I recommend utilizing the Security Adviser feature in Web Host Manager if you are using cPanel version 11.40. It will scan your server for common security issues and offer recommendations.

Thank you.
Hello Michael

This is sure a good tool, but we speak about extra tools as chkrootkit, prm, logwatch

prm is a good software but is old.. may be other could suggest a valid alternative

Maybe usefull to many people a list of software for security and resource controll that could be used without conflict on cPanel/centos, and with hardening suggest

Thanks
 

ThinIce

Well-Known Member
Apr 27, 2006
352
9
168
Disillusioned in England
cPanel Access Level
Root Administrator
Hardening arguably begins at OS installation (alright alright planning the installation :p ), it's tempting to perform a standard install of the OS and then install cPanel straight off or use a VM OS image provided by your host without properly checking it out.

Before proceeding to install cPanel, check out the rpms that are installed, yum list installed, yum grouplist, yum groupinfo "group name here". Remove any groups that aren't absolutely necessary. Similarly check the repos that are enabled, are there any extra ones you don't want?

If you're using an OS image provided by somebody else, are there any editor backup ~ files hanging around? This can sometimes give you a clue as to how the image was built and it's history.

find ./ -name '*~'

I do agree it would be good to have a wiki page or stickied thread here on these sorts of things. A fair bit of HowTos/OS Protection - CentOS Wiki isn't appropriate directly to cPanel installs and some parts contradict the install instructions.

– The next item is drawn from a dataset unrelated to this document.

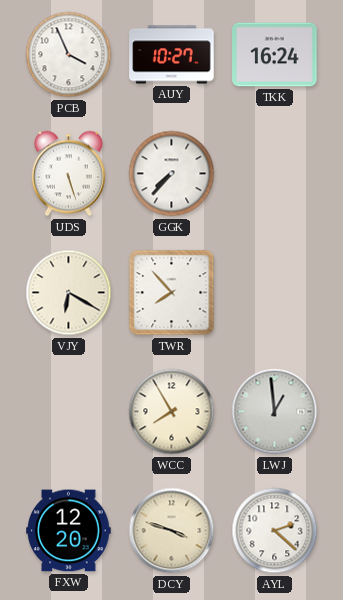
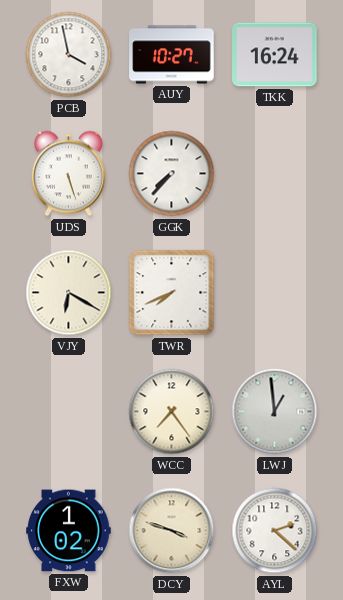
PCB: 3:56 -> 3:58
TWR: 7:53 -> 7:41
WCC: 7:55 -> 7:24
FXW: 12:20 -> 1:02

Steve Grubb suggests, and quite rightly so, that areas where users have write privileges be kept on their own partition. This allows you to prevent hard link privilege escalation attempts, prevent creative device additions, and other unsavory behavior.
At Step 5: Configure Your Operating System a partition at root / that fills the disk is recommended. I'm guessing this is a symptom of people originally making partitions too small for their future needs in the projected life of the server and then moaning at the cPanel guys after, but it would be nice to have a comment next to the link to the advanced partitioning guide as to whether there is any security trade off and the difference to this trade off that cloudlinux / grcsec would make etc...
 
Last edited:

webstyler

Well-Known Member
Nov 20, 2003
439
0
166
A lot of cPanel's Customer install by centos cpanel iso
so, there isn't really a cpanel pre-installation step..

I not understand what's so difficult to get a best list to operation and software to hardening cPanel server.
 

ThinIce

Well-Known Member
Apr 27, 2006
352
9
168
Disillusioned in England
cPanel Access Level
Root Administrator
I not understand what's so difficult to get a best list to operation and software to hardening cPanel server.
There's quite a bit to unpick around a question like that - the first is that security is a trade off, it sounds hackneyed but there we go. For example you're "best off" firewalling off your ssh port to access only by trusted IP addresses, but doing so will mean your users can't access the server by SFTP unless you also whitelist their addresses, which may or may not be important to you. You're potentially tightening one thing up there whilst making another less secure.

It's the same with some of the 3rd party security utilities available, do you trust their author? do you trust the update mechanism? (which is often running as root)

That's more or less the reason why there isn't a stickied thread here tightled "hardening 101" (although I still think that wouldn't be a bad idea) as far as the product goes there is some good advice on the docs, for examping on extra settings that can be made in suphp's config file.

If you want someone to take a comprehensive look at your setup and advise you, configserver and rack911 seem well regarded although I've not personally used them myself.